House votes to override Trump's NDAA veto
The Senate is set to vote again on the annual defense bill on Tuesday. With less than a month remaining in his presidency, Donald Trump is looking at his first-ever override.
The U.S. House of Representatives voted to override a veto from President Donald Trump and pass the annual defense authorization bill.
The Dec. 28 vote was 322-87. A two-thirds majority is required to override a presidential veto.
The Senate is expected to hold its vote to override or sustain the NDAA veto on Dec. 29.
Leaders from the House Armed Services Committee took to the floor ahead of the vote, urging for a second passage of the bill. No one spoke to uphold the veto.
"It's the exact same bill; not a comma has changed," said Rep. Mac Thornberry (R-Texas), the committee ranking member, on the House floor.
Rep. Adam Smith (D-Wash.), committee chairman, called the $740 billion bill an "incredibly strong piece of legislation."
"The president has a right to veto it. But I think we as members of the legislative body have to look at the reasons behind that. Was it because of something in the bill?" Smith said. "That's not what happened here. The president vetoed this because of something that isn't in the bill and was never going to be in the bill."
Smith harped on the need for the 2021 NDAA's cyber provisions that would directly affect national security, especially in light of recent cybersecurity attacks that affected federal government systems "to better address these cyber issues we are now facing."
The House previously passed the bill 335-78. The Senate previously passed the bill on an 84-13 vote.
This was Trump's first veto of the defense bill, which is traditionally regarded as must-pass legislation. The bill has been signed into law by the close of the calendar year for 59 straight years. If the Senate joins the House in voting to override, it will be the first time in Trump's presidency that his veto was reversed.

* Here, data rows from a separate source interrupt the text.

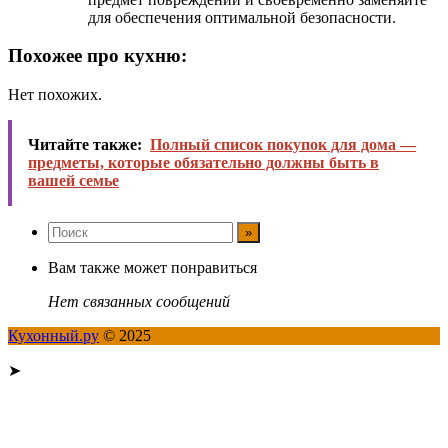
для обеспечения оптимальной безопасности.
Похожее про кухню:
Нет похожих.
Читайте также:
Полный список покупок для дома —
предметы, которые обязательно должны быть в
вашей семье
Вам также может понравиться
Нет связанных сообщений
Кухонный.ру
© 2025
➤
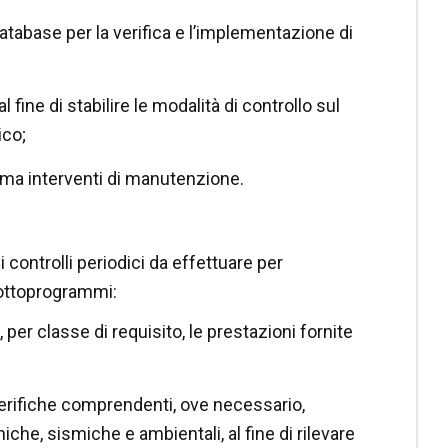
tabase per la verifica e l’implementazione di
 fine di stabilire le modalità di controllo sul
ico;
amma interventi di manutenzione.
 controlli periodici da effettuare per
 sottoprogrammi:
per classe di requisito, le prestazioni fornite
verifiche comprendenti, ove necessario,
he, sismiche e ambientali, al fine di rilevare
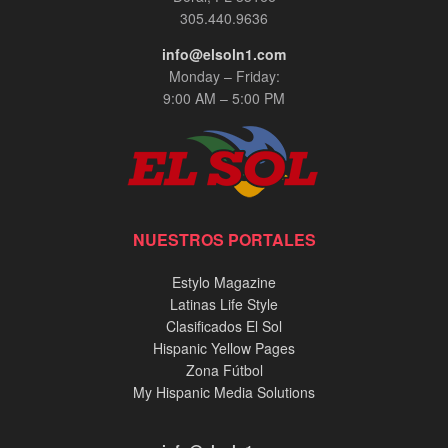
305.440.9636
info@elsoln1.com
Monday – Friday:
9:00 AM – 5:00 PM
NUESTROS PORTALES
Estylo Magazine
Latinas Life Style
Clasificados El Sol
Hispanic Yellow Pages
Zona Fútbol
My Hispanic Media Solutions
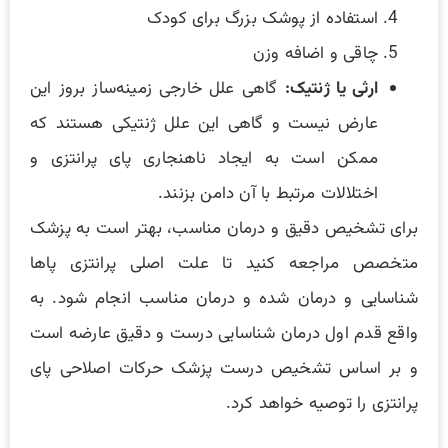
استفاده از پوشک بزرگ برای کودک
چاقی و اضافه وزن
ارثی یا ژنتیک:
گاهی علل خارجی زمینه‌ساز بروز این
عارض نیست ‌و گاهی این علل ژنتیکی هستند که
ممکن است به ایجاد ناهنجاری پای پرانتزی و
اختلالات مرتبط با آن دامن بزنند.
برای تشخیص دقیق و درمان مناسب، بهتر است به پزشک
متخصص مراجعه کنید تا علت اصلی پرانتزی پاها
شناسایی و درمان شده و درمان مناسب انجام شود. به
واقع قدم اول درمان شناسایی درست و دقیق عارضه است
و بر اساس تشخیص درست پزشک حرکات اصلاحی پای
پرانتزی را توصیه خواهد کرد.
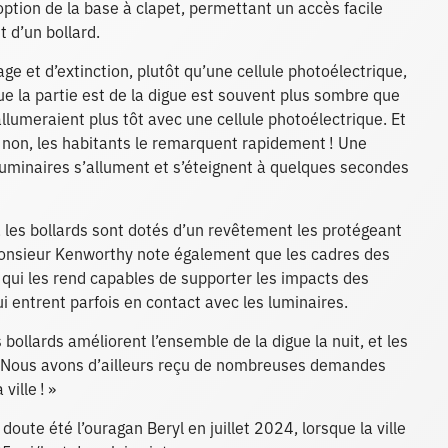
’option de la base à clapet, permettant un accès facile
 d’un bollard.
e et d’extinction, plutôt qu’une cellule photoélectrique,
ue la partie est de la digue est souvent plus sombre que
’allumeraient plus tôt avec une cellule photoélectrique. Et
s non, les habitants le remarquent rapidement ! Une
luminaires s’allument et s’éteignent à quelques secondes
, les bollards sont dotés d’un revêtement les protégeant
 Monsieur Kenworthy note également que les cadres des
e qui les rend capables de supporter les impacts des
ui entrent parfois en contact avec les luminaires.
bollards améliorent l’ensemble de la digue la nuit, et les
y. Nous avons d’ailleurs reçu de nombreuses demandes
ville ! »
doute été l’ouragan Beryl en juillet 2024, lorsque la ville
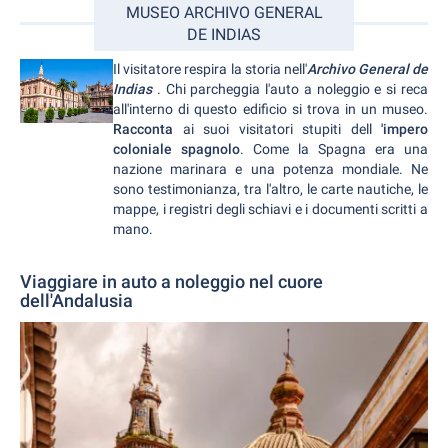
MUSEO ARCHIVO GENERAL
DE INDIAS
Il visitatore respira la storia nell'
Archivo General de
Indias
. Chi parcheggia l'auto a noleggio e si reca
all'interno di questo edificio si trova in un museo.
Racconta
ai suoi visitatori stupiti dell
'impero
coloniale spagnolo
. Come la Spagna era una
nazione marinara e una potenza mondiale. Ne
sono testimonianza, tra l'altro, le carte nautiche, le
mappe, i registri degli schiavi e i documenti scritti a
mano.
Viaggiare in auto a noleggio nel cuore
dell'Andalusia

The president has been raising objections to the 2021 National Defense Authorization Act for months, expressing displeasure with provisions that call for the renaming of military bases named for Confederate leaders. More recently, Trump urged lawmakers to include a repeal of liability protections for online platform companies contained in Section 230 of the Communications Decency Act.
The House also passed a bill honoring the president's last-minute request to boost pandemic stimulus checks to Americans from $600 to $2,000 per eligible person. That measure passed on a 275-134 vote.
Trump had threatened to veto the $3.3 trillion fiscal year 2021 appropriations bill and $900 billion in pandemic relief over the issue of direct payments to Americans and unrelated spending items, mostly foreign aid. Trump signed that bill on Sunday, averting a lapse in appropriations and a partial government shutdown that would have been triggered at midnight on Monday.
The $2,000 direct payments bill now heads to the Senate. It's unclear if it will pass or even come up for a vote.